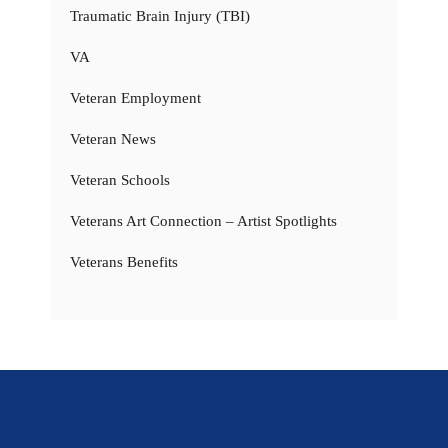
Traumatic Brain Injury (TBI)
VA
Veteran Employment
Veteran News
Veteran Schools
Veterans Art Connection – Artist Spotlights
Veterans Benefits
※ ※ ※
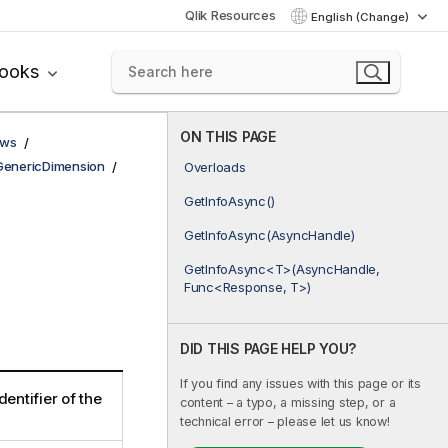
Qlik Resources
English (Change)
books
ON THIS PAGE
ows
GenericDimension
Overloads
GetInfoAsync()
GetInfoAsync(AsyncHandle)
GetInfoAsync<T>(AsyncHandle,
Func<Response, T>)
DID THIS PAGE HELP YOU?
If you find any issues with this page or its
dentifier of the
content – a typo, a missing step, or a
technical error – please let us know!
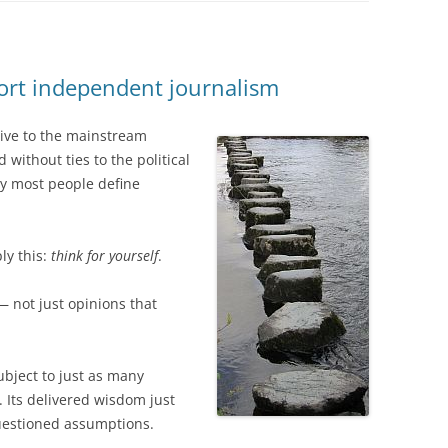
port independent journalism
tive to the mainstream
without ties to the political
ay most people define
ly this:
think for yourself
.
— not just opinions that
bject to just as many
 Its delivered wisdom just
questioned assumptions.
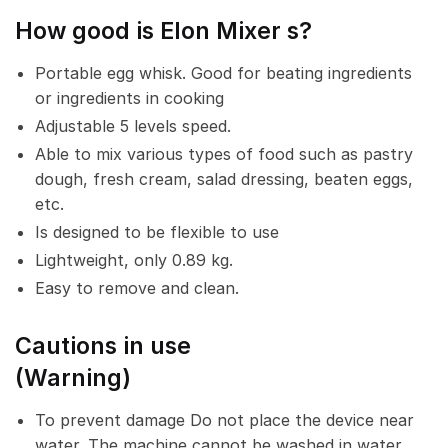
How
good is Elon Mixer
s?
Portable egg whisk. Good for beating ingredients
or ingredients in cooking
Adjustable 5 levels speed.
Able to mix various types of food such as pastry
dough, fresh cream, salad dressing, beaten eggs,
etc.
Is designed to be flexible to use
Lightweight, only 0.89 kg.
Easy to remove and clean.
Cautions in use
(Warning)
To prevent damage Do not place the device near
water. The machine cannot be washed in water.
※ ※ ※
▶ What is being asked:
Scan the records for the string "AsyncHandle" and report each line where it occurs.

▶ Answer for the task:
GetInfoAsync(AsyncHandle)
GetInfoAsync<T>(AsyncHandle,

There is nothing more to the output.